REQUIRED ACTION: Report each line of the data below in which "Online" appears.

________

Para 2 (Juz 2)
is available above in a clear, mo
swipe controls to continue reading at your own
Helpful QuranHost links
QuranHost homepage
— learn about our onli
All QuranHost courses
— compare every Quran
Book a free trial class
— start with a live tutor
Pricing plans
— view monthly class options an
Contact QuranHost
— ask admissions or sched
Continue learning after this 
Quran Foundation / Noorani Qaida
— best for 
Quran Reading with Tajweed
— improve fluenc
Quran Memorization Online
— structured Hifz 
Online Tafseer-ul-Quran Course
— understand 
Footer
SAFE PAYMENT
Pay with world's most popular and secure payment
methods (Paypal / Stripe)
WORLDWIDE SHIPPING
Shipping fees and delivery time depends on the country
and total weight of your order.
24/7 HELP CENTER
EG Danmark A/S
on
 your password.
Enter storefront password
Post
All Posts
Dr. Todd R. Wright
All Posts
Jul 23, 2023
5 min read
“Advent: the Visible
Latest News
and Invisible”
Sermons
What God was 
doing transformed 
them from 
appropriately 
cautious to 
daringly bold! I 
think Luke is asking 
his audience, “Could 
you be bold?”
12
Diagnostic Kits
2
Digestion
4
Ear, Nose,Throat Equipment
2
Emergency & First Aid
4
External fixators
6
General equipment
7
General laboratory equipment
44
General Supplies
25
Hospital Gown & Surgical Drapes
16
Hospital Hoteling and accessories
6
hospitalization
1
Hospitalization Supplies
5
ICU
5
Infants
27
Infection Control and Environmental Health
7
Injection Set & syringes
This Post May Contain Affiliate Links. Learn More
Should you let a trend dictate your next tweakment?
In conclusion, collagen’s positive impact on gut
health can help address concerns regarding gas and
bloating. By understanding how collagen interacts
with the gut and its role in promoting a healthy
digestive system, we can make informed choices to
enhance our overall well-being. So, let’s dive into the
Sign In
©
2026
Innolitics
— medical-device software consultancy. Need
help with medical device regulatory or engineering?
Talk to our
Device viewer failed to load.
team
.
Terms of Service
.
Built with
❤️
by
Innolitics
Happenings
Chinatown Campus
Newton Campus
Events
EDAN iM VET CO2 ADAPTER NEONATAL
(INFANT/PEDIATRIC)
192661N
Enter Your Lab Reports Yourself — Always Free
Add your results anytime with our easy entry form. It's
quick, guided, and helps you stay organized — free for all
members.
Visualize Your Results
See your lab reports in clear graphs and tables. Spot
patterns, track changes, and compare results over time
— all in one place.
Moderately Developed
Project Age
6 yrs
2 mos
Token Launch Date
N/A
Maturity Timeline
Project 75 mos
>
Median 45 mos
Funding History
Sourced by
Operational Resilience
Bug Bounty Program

________

EXPECTED ANSWER:
Quran Memorization Online
Online Tafseer-ul-Quran Course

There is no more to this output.